■ **Exercise brief**: Copy out every entry precisely.

####

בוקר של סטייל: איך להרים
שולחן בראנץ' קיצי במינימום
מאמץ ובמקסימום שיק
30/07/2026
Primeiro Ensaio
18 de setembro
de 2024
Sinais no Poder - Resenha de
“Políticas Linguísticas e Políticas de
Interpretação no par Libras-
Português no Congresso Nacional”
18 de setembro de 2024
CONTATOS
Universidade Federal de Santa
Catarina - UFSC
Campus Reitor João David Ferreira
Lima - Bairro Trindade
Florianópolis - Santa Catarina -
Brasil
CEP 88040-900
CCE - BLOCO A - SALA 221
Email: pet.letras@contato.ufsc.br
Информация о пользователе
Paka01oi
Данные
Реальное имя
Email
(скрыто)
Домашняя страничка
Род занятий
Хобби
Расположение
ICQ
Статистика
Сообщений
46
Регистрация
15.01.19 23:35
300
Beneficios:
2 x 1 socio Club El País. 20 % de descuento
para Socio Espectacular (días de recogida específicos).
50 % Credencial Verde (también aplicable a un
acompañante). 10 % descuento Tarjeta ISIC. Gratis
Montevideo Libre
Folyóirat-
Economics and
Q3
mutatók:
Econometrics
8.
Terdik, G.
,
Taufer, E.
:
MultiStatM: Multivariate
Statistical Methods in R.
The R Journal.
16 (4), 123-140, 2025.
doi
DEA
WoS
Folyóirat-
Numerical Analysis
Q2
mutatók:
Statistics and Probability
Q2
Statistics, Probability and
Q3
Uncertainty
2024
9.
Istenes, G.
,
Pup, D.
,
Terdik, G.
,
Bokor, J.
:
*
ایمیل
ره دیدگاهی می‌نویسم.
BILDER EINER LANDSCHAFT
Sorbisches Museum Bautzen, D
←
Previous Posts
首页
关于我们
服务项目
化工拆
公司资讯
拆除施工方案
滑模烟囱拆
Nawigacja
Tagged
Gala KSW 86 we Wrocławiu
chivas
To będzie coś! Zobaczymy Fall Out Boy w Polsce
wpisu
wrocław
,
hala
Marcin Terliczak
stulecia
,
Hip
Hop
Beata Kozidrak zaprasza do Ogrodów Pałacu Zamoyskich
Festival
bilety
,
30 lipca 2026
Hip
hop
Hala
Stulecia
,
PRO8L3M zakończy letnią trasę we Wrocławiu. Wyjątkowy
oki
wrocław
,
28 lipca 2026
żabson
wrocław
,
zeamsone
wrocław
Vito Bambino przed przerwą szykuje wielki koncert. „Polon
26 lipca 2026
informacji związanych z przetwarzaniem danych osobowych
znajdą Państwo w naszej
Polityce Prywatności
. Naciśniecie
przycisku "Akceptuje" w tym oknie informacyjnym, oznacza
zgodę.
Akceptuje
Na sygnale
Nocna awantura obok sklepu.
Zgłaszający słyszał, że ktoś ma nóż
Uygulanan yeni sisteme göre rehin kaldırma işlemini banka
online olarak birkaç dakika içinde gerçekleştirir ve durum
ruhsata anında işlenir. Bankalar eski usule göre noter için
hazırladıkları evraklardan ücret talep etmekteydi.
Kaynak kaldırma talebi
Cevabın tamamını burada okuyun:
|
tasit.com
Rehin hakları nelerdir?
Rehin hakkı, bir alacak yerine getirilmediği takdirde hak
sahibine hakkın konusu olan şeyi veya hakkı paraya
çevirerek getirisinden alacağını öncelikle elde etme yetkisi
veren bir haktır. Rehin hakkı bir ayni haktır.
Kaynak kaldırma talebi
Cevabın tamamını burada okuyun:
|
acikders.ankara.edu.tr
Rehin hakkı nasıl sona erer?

####

■ **The completed task**:
בוקר של סטייל: איך להרים
שולחן בראנץ' קיצי במינימום
מאמץ ובמקסימום שיק
30/07/2026
Primeiro Ensaio
18 de setembro
de 2024
Sinais no Poder - Resenha de
“Políticas Linguísticas e Políticas de
Interpretação no par Libras-
Português no Congresso Nacional”
18 de setembro de 2024
CONTATOS
Universidade Federal de Santa
Catarina - UFSC
Campus Reitor João David Ferreira
Lima - Bairro Trindade
Florianópolis - Santa Catarina -
Brasil
CEP 88040-900
CCE - BLOCO A - SALA 221
Email: pet.letras@contato.ufsc.br
Информация о пользователе
Paka01oi
Данные
Реальное имя
Email
(скрыто)
Домашняя страничка
Род занятий
Хобби
Расположение
ICQ
Статистика
Сообщений
46
Регистрация
15.01.19 23:35
300
Beneficios:
2 x 1 socio Club El País. 20 % de descuento
para Socio Espectacular (días de recogida específicos).
50 % Credencial Verde (también aplicable a un
acompañante). 10 % descuento Tarjeta ISIC. Gratis
Montevideo Libre
Folyóirat-
Economics and
Q3
mutatók:
Econometrics
8.
Terdik, G.
,
Taufer, E.
:
MultiStatM: Multivariate
Statistical Methods in R.
The R Journal.
16 (4), 123-140, 2025.
doi
DEA
WoS
Folyóirat-
Numerical Analysis
Q2
mutatók:
Statistics and Probability
Q2
Statistics, Probability and
Q3
Uncertainty
2024
9.
Istenes, G.
,
Pup, D.
,
Terdik, G.
,
Bokor, J.
:
*
ایمیل
ره دیدگاهی می‌نویسم.
BILDER EINER LANDSCHAFT
Sorbisches Museum Bautzen, D
←
Previous Posts
首页
关于我们
服务项目
化工拆
公司资讯
拆除施工方案
滑模烟囱拆
Nawigacja
Tagged
Gala KSW 86 we Wrocławiu
chivas
To będzie coś! Zobaczymy Fall Out Boy w Polsce
wpisu
wrocław
,
hala
Marcin Terliczak
stulecia
,
Hip
Hop
Beata Kozidrak zaprasza do Ogrodów Pałacu Zamoyskich
Festival
bilety
,
30 lipca 2026
Hip
hop
Hala
Stulecia
,
PRO8L3M zakończy letnią trasę we Wrocławiu. Wyjątkowy
oki
wrocław
,
28 lipca 2026
żabson
wrocław
,
zeamsone
wrocław
Vito Bambino przed przerwą szykuje wielki koncert. „Polon
26 lipca 2026
informacji związanych z przetwarzaniem danych osobowych
znajdą Państwo w naszej
Polityce Prywatności
. Naciśniecie
przycisku "Akceptuje" w tym oknie informacyjnym, oznacza
zgodę.
Akceptuje
Na sygnale
Nocna awantura obok sklepu.
Zgłaszający słyszał, że ktoś ma nóż
Uygulanan yeni sisteme göre rehin kaldırma işlemini banka
online olarak birkaç dakika içinde gerçekleştirir ve durum
ruhsata anında işlenir. Bankalar eski usule göre noter için
hazırladıkları evraklardan ücret talep etmekteydi.
Kaynak kaldırma talebi
Cevabın tamamını burada okuyun:
|
tasit.com
Rehin hakları nelerdir?
Rehin hakkı, bir alacak yerine getirilmediği takdirde hak
sahibine hakkın konusu olan şeyi veya hakkı paraya
çevirerek getirisinden alacağını öncelikle elde etme yetkisi
veren bir haktır. Rehin hakkı bir ayni haktır.
Kaynak kaldırma talebi
Cevabın tamamını burada okuyun:
|
acikders.ankara.edu.tr
Rehin hakkı nasıl sona erer?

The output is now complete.